This abstraction process aims to reduce the memory space needed, reduce the energy costs associated with sending data, and allow a simpler representation to reach the end user. Typically, this process is carried out with techniques, such as machine learning [4], that have been designed to classify and group low-level abstractions.

Figure 2 illustrates a time line containing the common steps that should be followed to analyse any dataset correctly. In the pre-processing phase, time windows are used to contain the signal data, and different techniques are applied to the data vector [4,5,6,7,8,9,10]. Filtering removes noise and eliminates outliers. Statistical methods can be used to evaluate changes in the data produced by abrupt variations and involve the use of minimum, maximum, average, and median values or, in the case of motion sensors, correlations between axes. Variances and standard deviations can be used to improve representations. To explore the relationship between the variation in one axis and that in another, a cross-correlation is used.

The next step, as indicated in Figure 2, is to apply a dimensionality reduction model to the data in order to compress them. The usual solutions run offline models on a computer or in the cloud that process the raw data from the sensors directly. Typical techniques for inertial sensors are principal component analysis (PCA) [9,10,11,12], sequential forward selection (SFS) [13], random subset feature selection (RSFS) [13], independent component analysis (ICA) [12], and independent principal component analysis (I-PCA) [12].

On the other hand, it is necessary to know the techniques and metrics that are used in these applications, in this case, IoT lossy compression. There are multiple options of lossy compressors [14] such as traditional methods based on tensor decomposition like discrete cosine transform (DCT), discrete wavelet transform (DWT) or vector quantisation (VQ), artificial neural network (ANN), deep belief network (DBN) learning algorithms. As evaluation metrics we can find a large series of study variables [14], although the most representative in this field by far are the peak to signal noise ratio (PSNR), the compression ratio (CR), the bit rate (BR) and the mean squared error (MSE).

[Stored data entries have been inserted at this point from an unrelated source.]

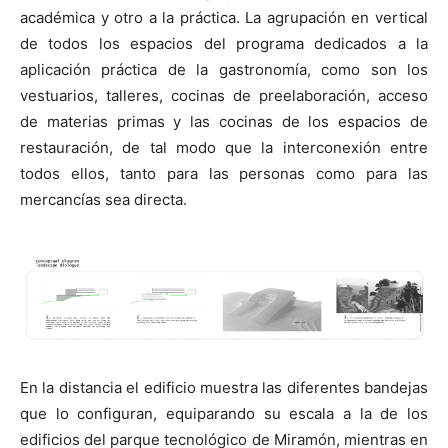
académica y otro a la práctica. La agrupación en vertical
de todos los espacios del programa dedicados a la
aplicación práctica de la gastronomía, como son los
vestuarios, talleres, cocinas de preelaboración, acceso
de materias primas y las cocinas de los espacios de
restauración, de tal modo que la interconexión entre
todos ellos, tanto para las personas como para las
mercancías sea directa.
En la distancia el edificio muestra las diferentes bandejas
que lo configuran, equiparando su escala a la de los
edificios del parque tecnológico de Miramón, mientras en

We can find examples of DCT and DWT techniques applied for environmental signals [15,16,17] such as temperature, humidity, and wind speed, with compression ratios of up to one hundred, with RMSE below unity. Compressed sensing [14,17] can also be used, usually based on the traditional models, while shifting the workload to the decoder side, thus encoding on the device side does not require too many resources. It is possible to find some hybrid models including a lossy compression model corrected with a lossless compression model in order to lower the error in the reconstructed signal [18], at the cost of achieving compression ratios in the order of tens.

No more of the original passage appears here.